What you will do: Those lines of the following listing which contain the string "Brunch" should be returned.

Data section:
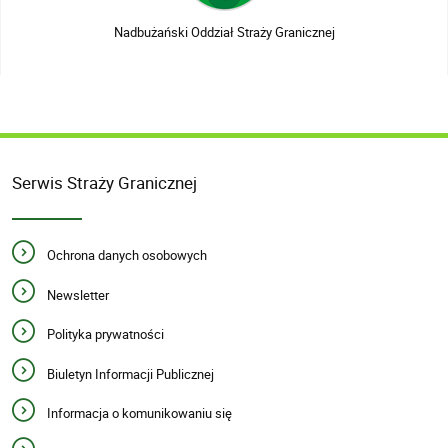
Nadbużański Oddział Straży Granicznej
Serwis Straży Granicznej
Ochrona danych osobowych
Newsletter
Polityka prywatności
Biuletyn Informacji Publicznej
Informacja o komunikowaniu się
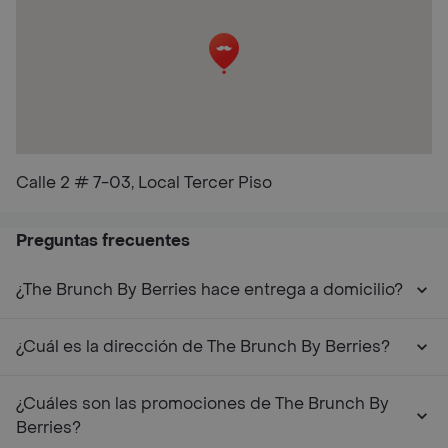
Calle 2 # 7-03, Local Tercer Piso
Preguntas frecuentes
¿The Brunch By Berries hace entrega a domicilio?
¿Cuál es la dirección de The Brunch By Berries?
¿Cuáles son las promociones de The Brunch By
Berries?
...
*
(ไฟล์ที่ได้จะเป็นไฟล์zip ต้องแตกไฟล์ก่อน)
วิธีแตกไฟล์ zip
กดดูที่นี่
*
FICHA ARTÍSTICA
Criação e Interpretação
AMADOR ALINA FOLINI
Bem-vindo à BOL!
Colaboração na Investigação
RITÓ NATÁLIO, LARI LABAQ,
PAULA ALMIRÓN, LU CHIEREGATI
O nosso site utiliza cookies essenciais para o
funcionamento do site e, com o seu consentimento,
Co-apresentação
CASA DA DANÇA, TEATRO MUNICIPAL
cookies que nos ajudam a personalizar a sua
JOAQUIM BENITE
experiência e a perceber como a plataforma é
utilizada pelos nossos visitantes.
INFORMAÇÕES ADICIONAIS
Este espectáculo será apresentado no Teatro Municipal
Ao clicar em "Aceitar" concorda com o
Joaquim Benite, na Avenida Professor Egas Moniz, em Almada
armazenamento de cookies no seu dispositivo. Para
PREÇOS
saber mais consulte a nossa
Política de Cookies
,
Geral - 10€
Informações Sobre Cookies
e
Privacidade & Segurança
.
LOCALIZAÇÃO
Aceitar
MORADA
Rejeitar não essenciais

Problem solution:
¿The Brunch By Berries hace entrega a domicilio?
¿Cuál es la dirección de The Brunch By Berries?
¿Cuáles son las promociones de The Brunch By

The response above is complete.